14- APOSTOLADO: Os serviços apostólicos são determinados pelo Conselho da Comunidade e ficam sob a orientação dos coordenadores dos respectivos ministérios ou em caso de ausência dos mesmos, da coordenação da comunidade.
A VIVÊNCIA DOS CONSELHOS EVANGÉLICOS NA COMUNIDADE DE VIDA
A VIVÊNCIA DA POBREZA: “...Pois aprendi a adaptar-me às necessidades; sei viver modestamente, e sei também como haver-me na abundância; estou acostumado com toda e qualquer situação.” Fil. 4,11-12
15 - OS BENS: Um membro da Comunidade de Vida faz renúncia completa dos bens materiais. Caso um irmão que venha para a comunidade de vida seja possuidor de muitos bens poderá destinar a qualquer membro familiar, outra instituição ou doar para a comunidade (cf. Lc 12,33-34).
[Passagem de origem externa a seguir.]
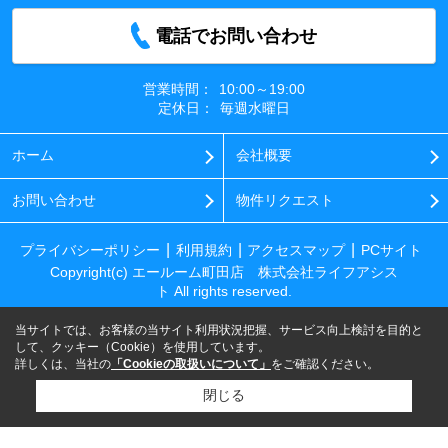
電話でお問い合わせ
営業時間：
10:00～19:00
定休日：
毎週水曜日
ホーム
会社概要
お問い合わせ
物件リクエスト
プライバシーポリシー
利用規約
アクセスマップ
PCサイト
Copyright(c) エールーム町田店 株式会社ライフアシス
ト All rights reserved.
当サイトでは、お客様の当サイト利用状況把握、サービス向上検討を目的と
して、クッキー（Cookie）を使用しています。
詳しくは、当社の
「Cookieの取扱いについて」
をご確認ください。
閉じる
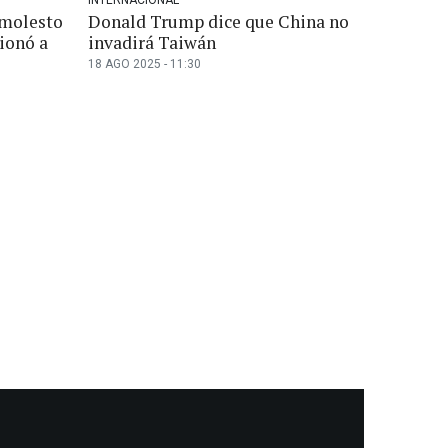
 molesto
Donald Trump dice que China no
ionó a
invadirá Taiwán
18 AGO 2025 - 11:30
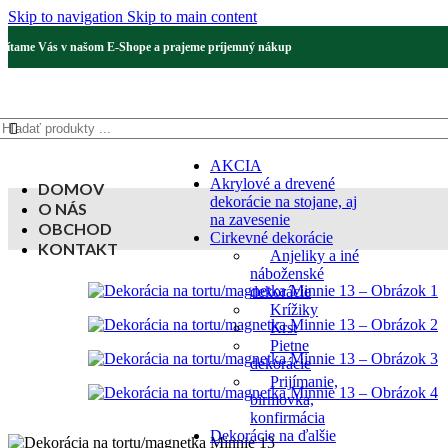
Skip to navigation
Skip to main content
Vítame Vás v našom E-Shope a prajeme príjemný nákup
AKCIA
Akrylové a drevené
DOMOV
dekorácie na stojane, aj
O NÁS
na zavesenie
OBCHOD
Cirkevné dekorácie
KONTAKT
Anjeliky a iné
náboženské
dekorácie
Krížiky
Krst
Pietne
dekorácie
Prijímanie,
birmovka,
konfirmácia
Dekorácie na ďalšie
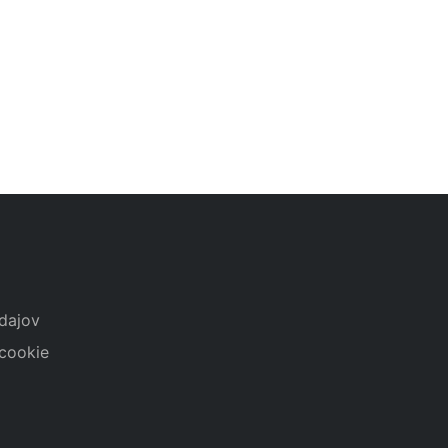
dajov
cookie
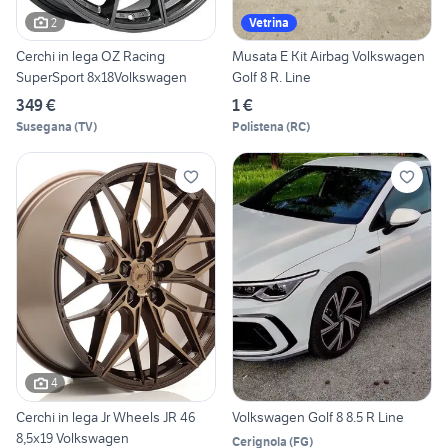
2
Vetrina
Cerchi in lega OZ Racing
Musata E Kit Airbag Volkswagen
SuperSport 8x18Volkswagen
Golf 8 R. Line
349 €
1 €
Susegana
(
TV
)
Polistena
(
RC
)
4
Cerchi in lega Jr Wheels JR 46
Volkswagen Golf 8 8.5 R Line
8,5x19 Volkswagen
Cerignola
(
FG
)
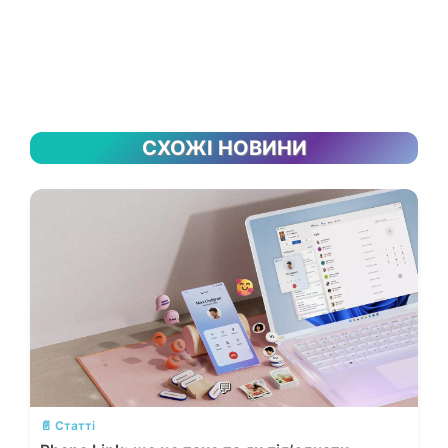
СХОЖІ НОВИНИ
💬
📄 Статті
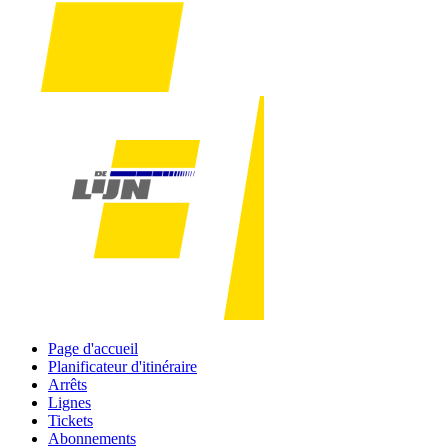
Page d'accueil
Planificateur d'itinéraire
Arrêts
Lignes
Tickets
Abonnements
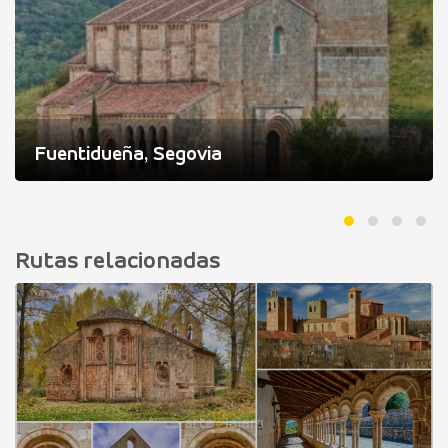
Fuentidueña, Segovia
Rutas relacionadas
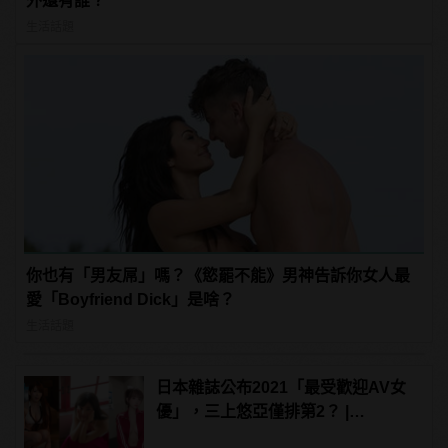
外還有誰？
生活話題
你也有「男友屌」嗎？《慾罷不能》男神告訴你女人最
愛「Boyfriend Dick」是啥？
生活話題
日本雜誌公布2021「最受歡迎AV女
優」，三上悠亞僅排第2？ |
manfashion這樣變型男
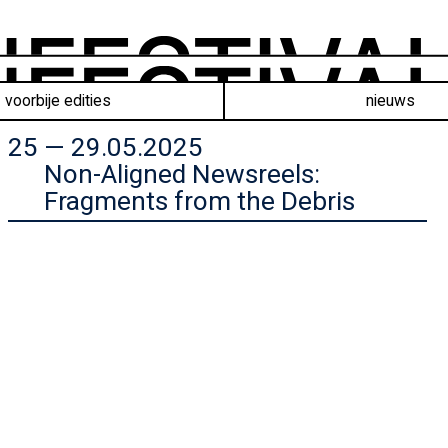
voorbije edities
nieuws
25 — 29.05.2025
Non-Aligned Newsreels:
Fragments from the Debris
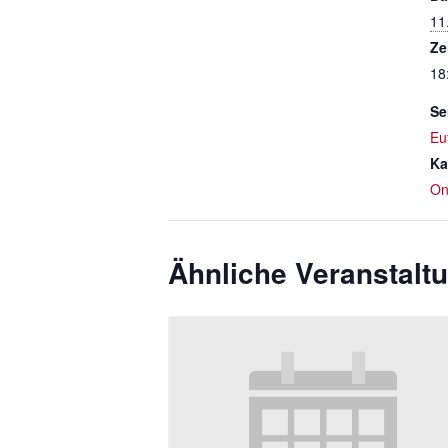
11
Ze
18
Se
Eu
Ka
On
Ähnliche Veranstalt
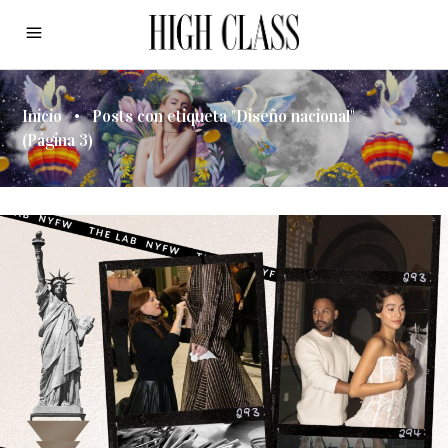
Inicio
•
Posts con etiqueta "Diseño nacional"
(Página 3)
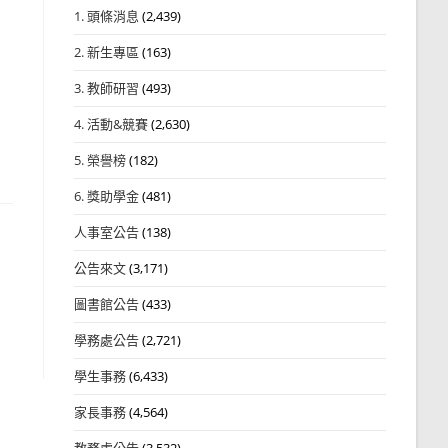
1. 頭條消息
(2,439)
2. 新生專區
(163)
3. 教師研習
(493)
4. 活動&競賽
(2,630)
5. 榮譽榜
(182)
6. 獎助學金
(481)
人事室公告
(138)
公告來文
(3,171)
圖書館公告
(433)
學務處公告
(2,721)
學生事務
(6,433)
家長事務
(4,564)
教務處公告
(3,532)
16- A PROVIDÊNCIA: A “providência” da Comunidade de Vida é administrada pela coordenação da Casa, por isso, aquilo que cada membro ganhar ou receber como oferta é posto em comum, passando pela coordenação da casa que distribuirá conforme a necessidade de cada um (At 2).
17 – O DESPOJAMENTO: Na vivência da providência precisamos vigiar quanto aquilo que ganhamos (presentes e doações) e não estamos necessitando mas por vãs preocupações ou por vaidades vamos acumulando - “A cada dia basta o seu cuidado” (Mt 6,34). Como exercício prático nessa vigilância ao ganharmos alguma peça de roupa, calçados ou objeto pessoal devemos imediatamente nos despojarmos de outra peça correspondente.
A VIVÊNCIA DA CASTIDADE: “Tudo me é permitido mas nem tudo convém...” (cf. I Cor 6,12-20).
O zelo nas relações entre os irmãos de dentro e fora da comunidade é para nos levar a testemunhar que é possível viver uma sadia convivência numa relação de amizade e fraternidade entre homens e mulheres.
18- A Verdade: Que o Espírito Santo de Deus nos dê a coragem de vivermos a verdade sempre, em quaisquer circunstâncias, mesmo quando esta expõe nossos pecados, limitações ou fraquezas, é uma arma poderosa que Deus nos dá para vencermos o tentador.
19- Sair juntos: Lembrando das palavras do Senhor: “Vigiai e orai para não cairdes em tentação”, e para evitar escândalos algumas atitudes são necessárias observar como: Evitarmos sair somente em dois (um irmão e uma irmã) para missão ou outra atividade.
20-O outro é um dom de Deus: Cada um conhece suas fraquezas e por isto evitar as ocasiões propícias para cairmos nelas é sinal de maturidade e respeito pelo outro (a) e por todos os irmãos da comunidade que são dom de Deus para nossa santificação.
A VIVÊNCIA DA OBEDIÊNCIA: A Comunidade de Vida vive o conselho da obediência como parte do corpo místico da Igreja Particular onde está inserida, sendo submissos a todos aqueles que nos foram constituídos por Deus como autoridade na Igreja e na Comunidade.
A obediência é para nós um conselho evangélico que nos ensina a viver a virtude da humildade, ajuda-nos na vivência da castidade e é exercício de pobreza na medida em que renuncio a vontade própria.
ADORAÇÃO SILENCIOSA: Além da forma descrita no carisma e regras, somos chamados a uma adoração diária, seja qual for o seu tempo disponível.